Introduction to the

Inception- V3 is a neural network proposed by Google for the implementation of ImageNet Large Visual Recognition Challenge

Inception- V3 uses Inception Block repeatedly and involves extensive convolution and pooling, while ImageNet includes over 14 million images with over 1000 categories

Therefore, manual training of Inception- V3 on ImageNet requires considerable resources and time

Here, we choose to load the pre-trained Inception v3 model to complete some image classification tasks

To prepare

The pre-trained model consists of three parts

  • classify_image_graph_def.pb: Inception- V3 model structure and parameters
  • imagenet_2012_challenge_label_map_proto.pbtxt: Indicates the mapping from the category number to the category string
  • imagenet_synset_to_human_label_map.txt: Indicates the mapping between the category string and the category name

For example, 169 corresponds to N02510455, giant Panda, Panda, Panda Bear, Coon Bear, Ailuropoda melanoleuca

Image classification

Load the library

# -*- coding: utf-8 -*-

import tensorflow as tf
import numpy as np
Copy the code

Collate the two mapping files and get the corresponding relationship from category number to category name

uid_to_human = {}
for line in tf.gfile.GFile('imagenet_synset_to_human_label_map.txt').readlines():
	items = line.strip().split('\t')
	uid_to_human[items[0]] = items[1]

node_id_to_uid = {}
for line in tf.gfile.GFile('imagenet_2012_challenge_label_map_proto.pbtxt').readlines():
	if line.startswith(' target_class:'):
		target_class = int(line.split(':') [1])if line.startswith(' target_class_string:'):
		target_class_string = line.split(':')[1].strip('\n').strip('\ "')
		node_id_to_uid[target_class] = target_class_string

node_id_to_name = {}
for key, value in node_id_to_uid.items():
	node_id_to_name[key] = uid_to_human[value]
Copy the code

Load model

def create_graph():
	with tf.gfile.FastGFile('classify_image_graph_def.pb'.'rb') as f:
		graph_def = tf.GraphDef()
		graph_def.ParseFromString(f.read())
		_ = tf.import_graph_def(graph_def, name=' ')
Copy the code

Defines a function that categorizes images

def classify_image(image, top_k=1):
	image_data = tf.gfile.FastGFile(image, 'rb').read()

	create_graph()

	with tf.Session() as sess:
		# 'softmax:0': A tensor containing the normalized prediction across 1000 labels
		# 'pool_3:0': A tensor containing the next-to-last layer containing 2048 float description of the image
		# 'DecodeJpeg/contents:0': A tensor containing a string providing JPEG encoding of the image
		softmax_tensor = sess.graph.get_tensor_by_name('softmax:0')
		predictions = sess.run(softmax_tensor, feed_dict={'DecodeJpeg/contents:0': image_data})
		predictions = np.squeeze(predictions)

		top_k = predictions.argsort()[-top_k:]
		for node_id in top_k:
			human_string = node_id_to_name[node_id]
			score = predictions[node_id]
			print('%s (score = %.5f)' % (human_string, score))
Copy the code

The function top_k is called to classify images.
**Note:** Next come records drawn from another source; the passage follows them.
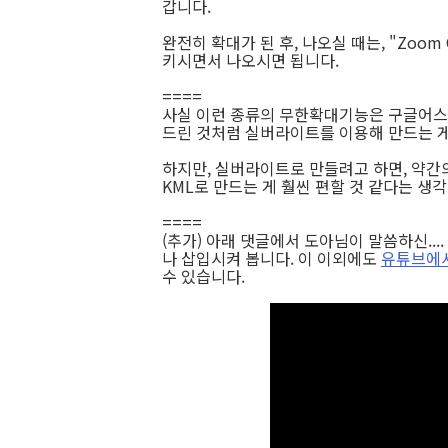
갑니다.
완전히 확대가 된 후, 나오실 때는, "Zoo
키시면서 나오시면 됩니다.
====
사실 이런 종류의 무한확대기능은 구글어스
드린 것처럼 실버라이트를 이용해 만드는 게 
하지만, 실버라이트로 만들려고 하면, 약간
KML로 만드는 게 훨씬 편할 것 같다는 생각
====
(추가) 아래 댓글에서 도아님이 말씀하신..
나 삽입시켜 봅니다. 이 이외에도
유튜브에서 "
수 있습니다.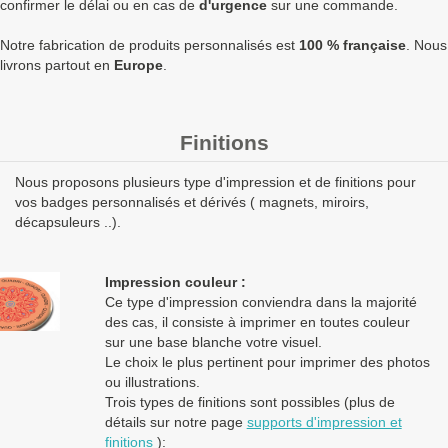
confirmer le délai ou en cas de
d'urgence
sur une commande.
5000
0,61 €
0,73 €
3 660,00 €
1
Notre fabrication de produits personnalisés est
100 % française
. Nous
Quantités
Prix unitaire HT
Prix unitaire TTC
Total TTC
Fa
livrons partout en
Europe
.
+ de 5000 Badge rond 32mm attache aimantée ronde à
fabriquer ?
contactez nous
pour un devis personnalisé
Finitions
Les clients Français paient le prix TTC (TVA 20%).
Nous proposons plusieurs type d'impression et de finitions pour
Les clients dans l’Union Européenne
possédant un numéro de
vos badges personnalisés et dérivés ( magnets, miroirs,
TVA intra-communautaire
paient le prix HT.
décapsuleurs ..).
Les clients en dehors de l’Union européenne paient le prix HT.
Impression couleur :
Ce type d'impression conviendra dans la majorité
des cas, il consiste à imprimer en toutes couleur
sur une base blanche votre visuel.
Le choix le plus pertinent pour imprimer des photos
ou illustrations.
Trois types de finitions sont possibles (plus de
détails sur notre page
supports d'impression et
finitions
):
The parameter top_k returns the most possible classification results

classify_image('test1.png')
Copy the code

The classification results are as follows

  • test1: Giant Panda, panda, Panda bear, Coon Bear, Ailuropoda melanoleuca (score = 0.89107)
  • test2: Pekinese, Pekingese, Peke (Score = 0.90348)
  • test3: Samoyed, Samoyede (Score = 0.92054)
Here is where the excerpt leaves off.